Namely- How does one convert a PDF file so it can be read like an iBooks or Kindle file? Thanks!
Use this —> http://calibre-ebook.com/
For kindle, you email it to your Kindle’s address with the word “convert” in the subject line. it will drop to your kindle automatically in Kindle format.
Your kindle’s email address is here:
Menu->settings->device options->Personalize your kindle-> send-to-kindle email
You have to set any email you wish to send docs FROM as a permitted email address in your Amazon account. You only have to do this once, and you can designate as many permitted email addresses as you want. But it will reject emails from any source other than the permitted emails you listed.
If you email a pdf without “convert” in the subject line, your kindle can still read it, but it might not display very well and you can’t change the width, font size, etc. This is fine for some docs, not so good for others.
Note that, whatever method you use (Duckster’s or Hello Again’s), the results may or may not be satisfactory. Calibre’s help doc describes the difficulties:
Kindle these days can read .pdfs natively. As for iBooks, there are multiple apps for reading .pdf files on the iPad. I use one called GoodReader, which works beautifully.
I have an older Kindle (1 year old) and it does not play well with PDF. You can read, but if the original page layout (i.e. computer manuals) was for a large page, the text is too small to be readable to the older eye, or you use the zoom and scroll back and forth for each line.
As mentioned above, it is not that handy with pictures.
I’ve used Calibre for text conversion, then emailed the MOBI to my Kindle ID, and it’s worked pretty good.
I am still trying to decide which e-reader to buy. I am mainly concerned with putting my own papers on, but I am willing to compile them in a narrower format to fit. What I really want to be able to do is read them sideways since then the columns (after I remove the margins) can now be read at their design size (about 6 inches). Reflowing is a no-no; math cannot survive reflowing. Some e-readers can and some (the one I was most interested in buying) cannot use text sideways.
Is e-ink very important to you?
If not, consider a regular tablet like the Nexus 7. Much easier formatting, though not quite as easy on the eyes. At $200, it’s not that much more than a Kindle and you can do a lot more with it… just not read as well.

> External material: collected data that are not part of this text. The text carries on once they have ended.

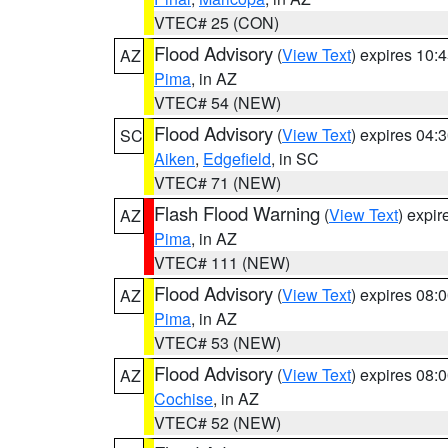
VTEC# 25 (CON)
Flood Advisory
(
View Text
) expires 10
AZ
Pima
, in AZ
VTEC# 54 (NEW)
Flood Advisory
(
View Text
) expires 04
SC
Aiken
,
Edgefield
, in SC
VTEC# 71 (NEW)
Flash Flood Warning
(
View Text
) expi
AZ
Pima
, in AZ
VTEC# 111 (NEW)
Flood Advisory
(
View Text
) expires 08
AZ
Pima
, in AZ
VTEC# 53 (NEW)
Flood Advisory
(
View Text
) expires 08
AZ
Cochise
, in AZ
VTEC# 52 (NEW)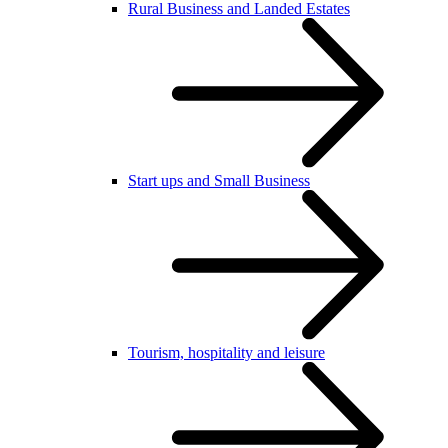
Rural Business and Landed Estates
Start ups and Small Business
Tourism, hospitality and leisure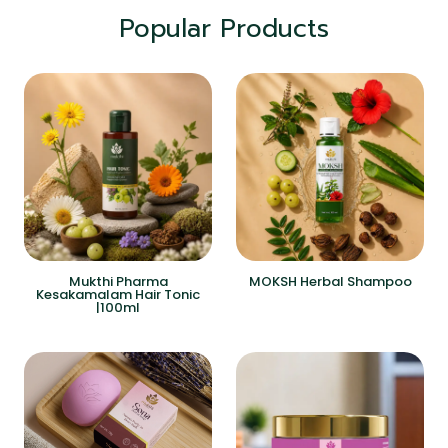
Popular Products
Mukthi Pharma
MOKSH Herbal Shampoo
Kesakamalam Hair Tonic
|100ml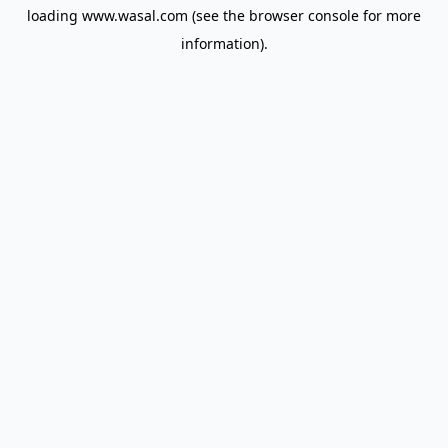
loading
www.wasal.com
(see the
browser console
for more
information).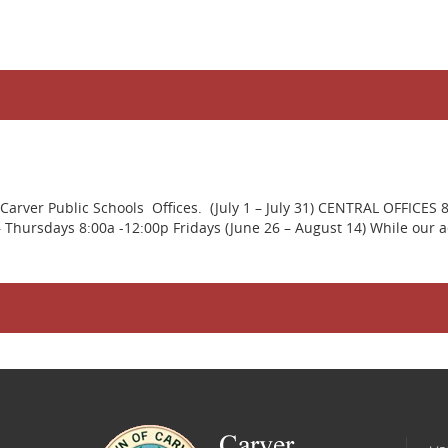
rver Public Schools Offices. (July 1 – July 31) CENTRAL OFFICES 
ursdays 8:00a -12:00p Fridays (June 26 – August 14) While our adm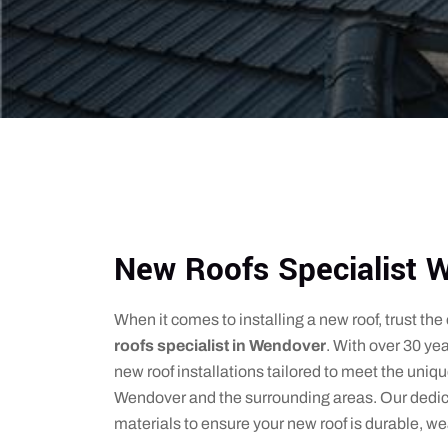
New Roofs Specialist 
When it comes to installing a new roof, trust th
roofs specialist in Wendover
. With over 30 yea
new roof installations tailored to meet the uniq
Wendover and the surrounding areas. Our dedi
materials to ensure your new roof is durable, we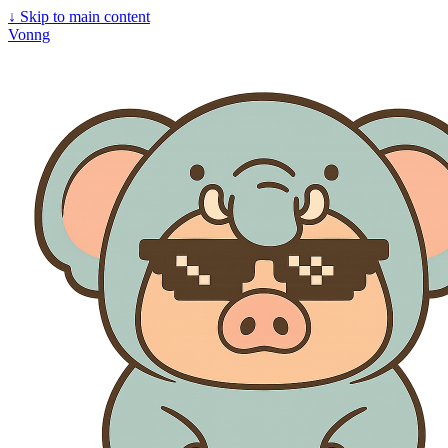
↓
Skip to main content
Vonng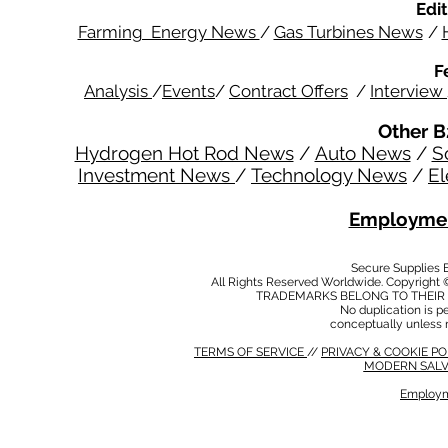
Edit
Farming Energy News
/
Gas Turbines News
/
F
Analysis
/
Events
/
Contract Offers
/
Interview
Other B
Hydrogen Hot Rod News
/
Auto News
/
S
Investment News
/
Technology News
/
El
Employmen
Secure Supplies
All Rights Reserved Worldwide. Copyright 
TRADEMARKS BELONG TO THEIR 
No duplication is per
conceptually unless 
TERMS OF SERVICE
//
PRIVACY & COOKIE P
MODERN SALV
Employm
MODERN SALVERY POLICY
//
HSE POLICY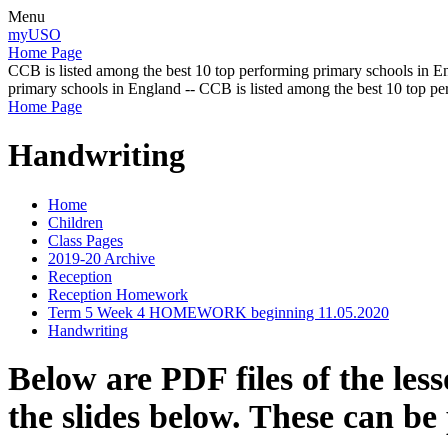
Menu
myUSO
Home Page
CCB is listed among the best 10 top performing primary schools in En
primary schools in England -- CCB is listed among the best 10 top p
Home Page
Handwriting
Home
Children
Class Pages
2019-20 Archive
Reception
Reception Homework
Term 5 Week 4 HOMEWORK beginning 11.05.2020
Handwriting
Below are PDF files of the les
the slides below. These can be 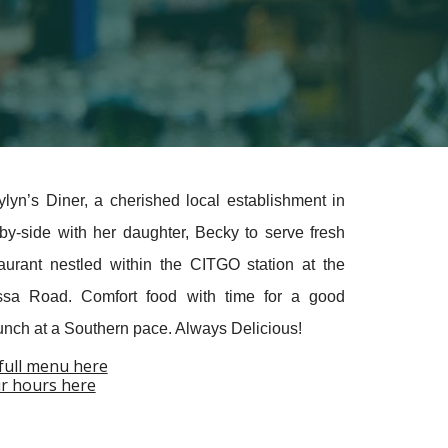
n’s Diner, a cherished local establishment in
y-side with her daughter, Becky to serv
e
fresh
taurant nestled within the CITGO station at the
assa Road.
Comfort food with time for a good
Lunch at a Southern pace. Always Delicious!
full menu here
r hours here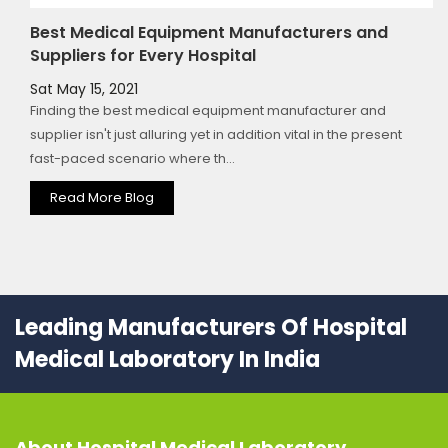
Best Medical Equipment Manufacturers and
Suppliers for Every Hospital
Sat May 15, 2021
Finding the best medical equipment manufacturer and
supplier isn't just alluring yet in addition vital in the present
fast-paced scenario where th...
Read More Blog
Leading Manufacturers Of Hospital
Medical Laboratory In India
About
Hospital Medical Laboratory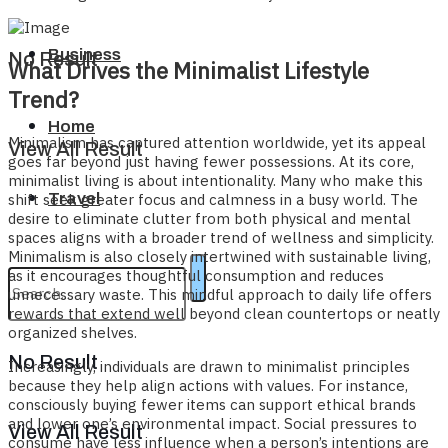
Business
No Result
What Drives the Minimalist Lifestyle
Trend?
Home
Minimalism has captured attention worldwide, yet its appeal
View All Result
goes far beyond just having fewer possessions. At its core,
minimalist living is about intentionality. Many who make this
Travel
shift seek greater focus and calmness in a busy world. The
desire to eliminate clutter from both physical and mental
spaces aligns with a broader trend of wellness and simplicity.
Minimalism is also closely intertwined with sustainable living,
as it encourages thoughtful consumption and reduces
unnecessary waste. This mindful approach to daily life offers
rewards that extend well beyond clean countertops or neatly
organized shelves.
No Result
Increasingly, individuals are drawn to minimalist principles
because they help align actions with values. For instance,
consciously buying fewer items can support ethical brands
and lower one’s environmental impact. Social pressures to
View All Result
consume have less influence when a person’s intentions are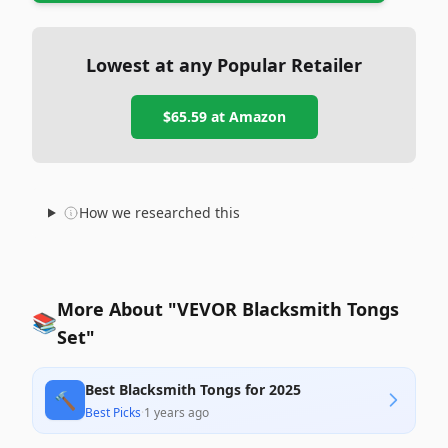
Lowest at any Popular Retailer
$65.59
at
Amazon
How we researched this
More About "VEVOR Blacksmith Tongs
📚
Set"
Best Blacksmith Tongs for 2025
🔨
Best Picks
·
1 years ago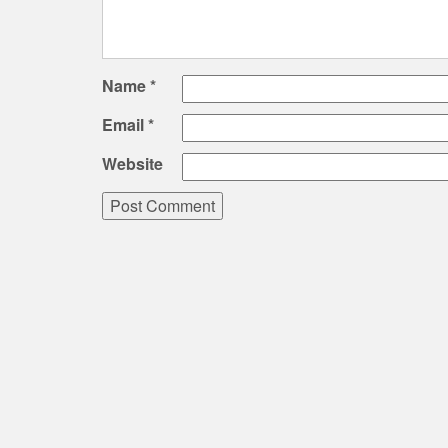
Name
*
Email
*
Website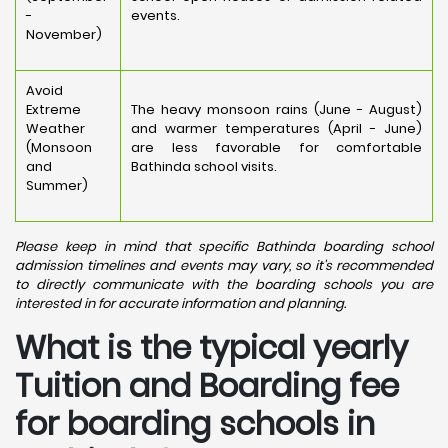
-
events.
November)
Avoid
Extreme
The heavy monsoon rains (June - August)
Weather
and warmer temperatures (April - June)
(Monsoon
are less favorable for comfortable
and
Bathinda school visits.
Summer)
Please keep in mind that specific Bathinda boarding school
admission timelines and events may vary, so it's recommended
to directly communicate with the boarding schools you are
interested in for accurate information and planning.
What is the typical yearly
Tuition and Boarding fee
for boarding schools in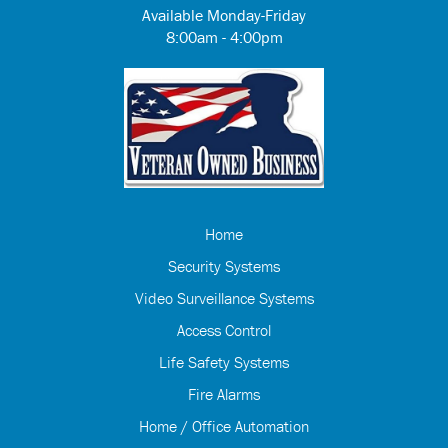
Available Monday-Friday
8:00am - 4:00pm
Home
Security Systems
Video Surveillance Systems
Access Control
Life Safety Systems
Fire Alarms
Home / Office Automation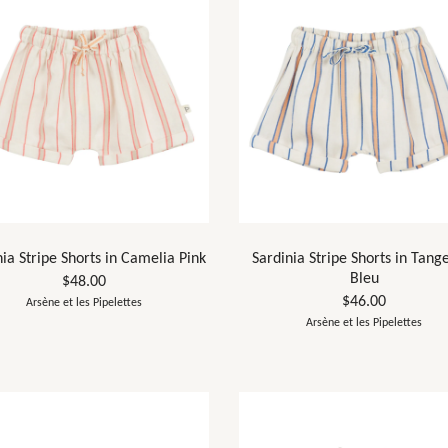
nia Stripe Shorts in Camelia Pink
Sardinia Stripe Shorts in Tang
Bleu
$48.00
$46.00
Arsène et les Pipelettes
Arsène et les Pipelettes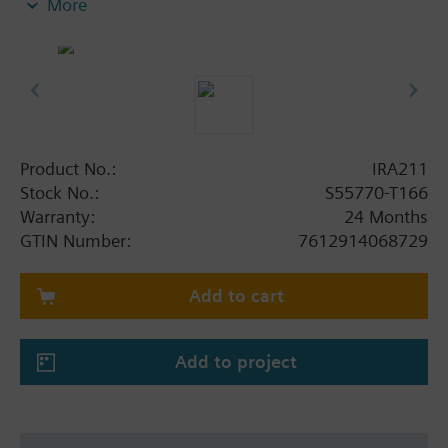
More
Selection of fan mode: Automatic or manual fan
speed
Room temperature setpoint either in °C or °F
(selectable)
Product No.:
IRA211
Stock No.:
S55770-T166
Warranty:
24 Months
GTIN Number:
7612914068729
Add to cart
Add to project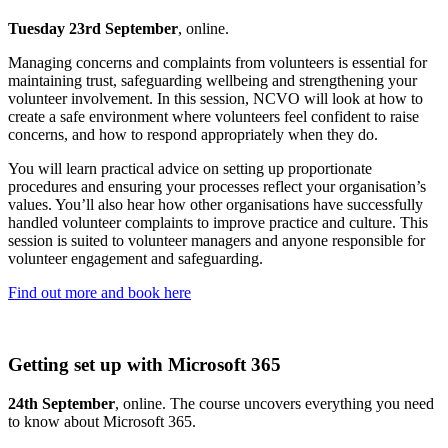
Tuesday 23rd September
, online.
Managing concerns and complaints from volunteers is essential for
maintaining trust, safeguarding wellbeing and strengthening your
volunteer involvement. In this session, NCVO will look at how to
create a safe environment where volunteers feel confident to raise
concerns, and how to respond appropriately when they do.
You will learn practical advice on setting up proportionate
procedures and ensuring your processes reflect your organisation’s
values. You’ll also hear how other organisations have successfully
handled volunteer complaints to improve practice and culture. This
session is suited to volunteer managers and anyone responsible for
volunteer engagement and safeguarding.
Find out more and book here
Getting set up with Microsoft 365
24th September
, online. The course uncovers everything you need
to know about Microsoft 365.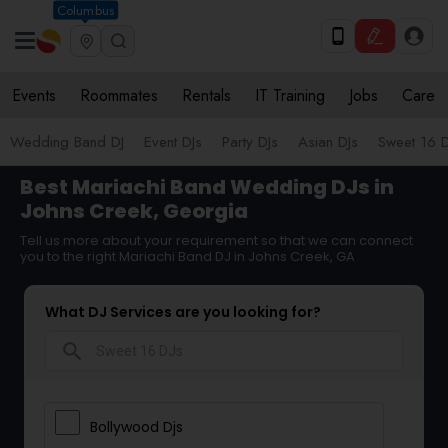
Columbus
Events
Roommates
Rentals
IT Training
Jobs
Care
Wedding Band DJ
Event DJs
Party DJs
Asian DJs
Sweet 16 D
Best Mariachi Band Wedding DJs in
Johns Creek, Georgia
Tell us more about your requirement so that we can connect
you to the right Mariachi Band DJ in Johns Creek, GA
What DJ Services are you looking for?
search
Bollywood Djs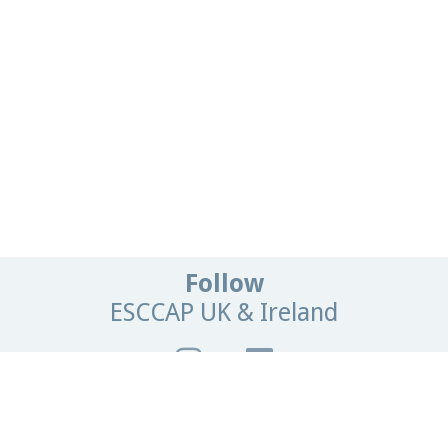
Follow
ESCCAP UK & Ireland
Get In Touch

I have both a Kindle Touch (which I absolutely love) and a Nexus 7 (which I like a lot). I’m trying to get rid of one of them right now and although the reading experience on the Kindle is much nicer, the Nexus is beginning to win me over just because it’s soooo much faster, I don’t have to worry about conversion issues as much, and pictures actually display in color and can be zoomed, etc. Might warrant consideration.
The best PDF conversion software I have used is ABBYY Finereader. It produces significantly better results than Calibre or the Kindle email service. The latest version (11) has an ebook output mode (produces .epub files and handles images intelligently).
It’s OCR software (eg. for scanning printed documents and converting to text) but it still outperforms other programs for PDFs with the text embedded.
So my friend has Calibre 8.62 & she needs to know how to get her books from there onto her iTunes. She was able to drag & drop but it’s not working in this case. She is trying to update the Calibre so I can help her step by step but it’s not working for her.
My Sony (PRS-505) will do this. Even though it’s just a 6 inch display it’s still readable, more or less.
The Touch now has landscape orientation that works on all files including pdfs. You open the doc then select it in the menu.
I don’t know if it’s of interest to the OP, but my preferred technique for getting books onto my iPod Touch is to convert PDF to TXT, then load those TXT files in iSilo. I prefer this over other eBook readers because it gives me more flexibility in font size and color display; I really do want to read text and I do not want to flip virtual pages.
There are still some PDFs that are very uncooperative (others have mentioned problems, especially with columns), but I’ve had better luck than some of my early attempts with other readers.
That’s slightly misleading (though I don’t think that’s your intent). iBooks can read PDFs natively, no conversion or other apps required. You just drag the PDF to the books section in iTunes and sync.
Frankly, the best way to read PDFs is on an e-reader/tablet large enough that the PDF is readable as-is (with margins removed). From experience that doesn’t really happen until you get into the 9-10" large tablet range. 7" is a little small even with aggresively removing the margins so the text is right up against the edges of the screen. On a Kindle Keyboard reading PDFs was a joke - it works, and you can rotate them sideways as the one poster above asked, but you still are scrolling around a lot to read the whole page and it is really kind of a jarring experience.
As far as conversion, that is mostly covered above. Note that my experience is that the conversion tends much more towards the “useless” end of the spectrum even when doing some manual work such as search & replacing headers/footers and screwing with the line unwrapping.